Tyler Walsh and Curtis Bohlen

In a state with nearly 3,500 miles of coastline, where some of the most economically- and culturally-significant exports come from the sea, clean water is crucial. But threats from a changing climate and rapid development contribute to pollution that can have a lasting — and possibly detrimental — impact on Maine’s aquaculture industries.

Research conducted this summer by University of Southern Maine (USM) student Tyler Walsh, through an internship with the Casco Bay Estuary Partnership (CBEP), aims to better understand nutrient pollution in Casco Bay. 

The goals of the project, said Curtis Bohlen, CBEP director and chief scientist on the study, are to assess when nitrogen levels are high, to help identify sources of pollution entering the bay and to help inform future policy decisions around mitigating nitrogen pollution. 

The overall project is funded by the U.S. Environmental Protection Agency’s National Estuary Program (NEP). The NEP works in place to protect and restore the water quality and ecological integrity of 28 estuaries estuaries designated as being of national significance, Casco Bay among them.

Walsh’s internship, separately funded by Maine EPSCoR’s Sustainable Ecological Aquaculture Network (SEANET), was a natural fit for the senior General Biology student, who hails from the Coastal Maine community of Saco.

“Growing up in Saco and being in the Portland area for most of my life, I’ve always loved the view and I’ve loved the bay. “It’s been an important aspect in my life,” he said.

Assessing Casco Bay

Walsh, 24, is one of four students who completed summer internships through Assistant Professor of Biology Rachel Lasley-Rasher’s ecology lab. Other projects included habitat restoration in the Penobscot River estuary; zooplankton diversity research; and optimizing scallop aquaculture practices.

Work monitoring nitrogen began in June. Utilizing the Green Eyes’ NuLAB system — what Bohlen describes as a “water quality robot” — he and Walsh worked throughout the summer to measure nutrient levels, specifically nitrogen, in the water off the Portland Street Pier in South Portland.

Tyler Walsh cleaning NuLAB systemNitrogen pollution can trigger water quality problems that are often called eutrophication, an excess of nutrients in the water. This is of concern because it can lead to the rapid growth of harmful algal blooms and the creation of hypoxic (oxygen-depleted) regions known as “dead zones” that are a threat to marine life.

According to CBEP data, stormwater runoff from lawns and city streets — which carries with it fertilizer, pet waste and other debris — accounts for 23-64% of nutrient pollution in Casco Bay. Human sewage accounts 36-58% of pollution, and enters primarily from wastewater treatment.
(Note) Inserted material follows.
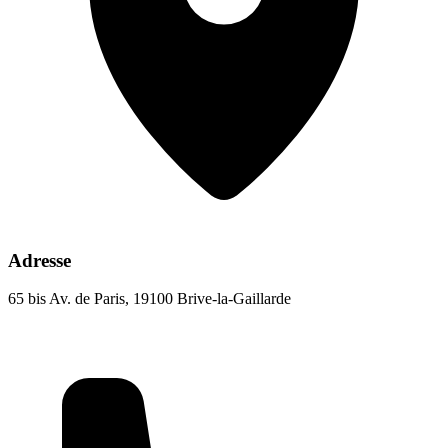
Adresse
65 bis Av. de Paris, 19100 Brive-la-Gaillarde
But without knowing the source of pollutants, and at what times they are most prevalent in the bay, it’s hard to pinpoint areas of improvement that could be fixed through policy. And even then, such improvements don’t come cheap.

“Knowing where the nutrients are coming from helps us figure out what are the most cost-effective investments for protecting water quality,” Bohlen said. “Projects cost millions to address; they’re not small investments for our communities.” 

A Novel Approach

The NuLAB system is unique in that it can take and process samples all on its own. For this project, the solar-powered robot collected water samples every two hours, running them through a wet-chemistry process to monitor for nitrate, nitrite and ammonium levels. The majority of the chemical work is done by the machine itself, and the researchers are able to check the machine’s status remotely.

The research can inform future policy decisions surrounding wastewater treatment, stormwater runoff and alleviating the effects of pollution on Casco Bay’s marine ecology. 

While Bohlen and Walsh haven’t completed their statistical analyses, they have been able to identify there is a relationship between rain events — specifically heavy rainfalls — with increased nitrogen levels in the bay’s waters.

“There is clearly a pattern with rainfall,” Bohlen said. “We see a jump in nitrogen concentration in almost every rainfall event.”

He also said there is a relationship with increased nitrogen and combined sewer overflow (CSO) events. These happen when the city’s sewer systems become overwhelmed due to large rain events, periodically leading to untreated sewage and runoff being washed into the bay.

“None of this is a surprise, but the pattern is exactly what we would expect if runoff is an important source of nutrients entering the bay. Knowing that can help us get a handle on pollution.” Bohlen said. “We’re figuring out how to invest intelligently in mitigating runoff from the urban landscape.” 

Making Professional Connections

Time spent working with CBEP not only helped Walsh gain field experience, he said, but it also gave him greater insight into working with community partners in a professional setting.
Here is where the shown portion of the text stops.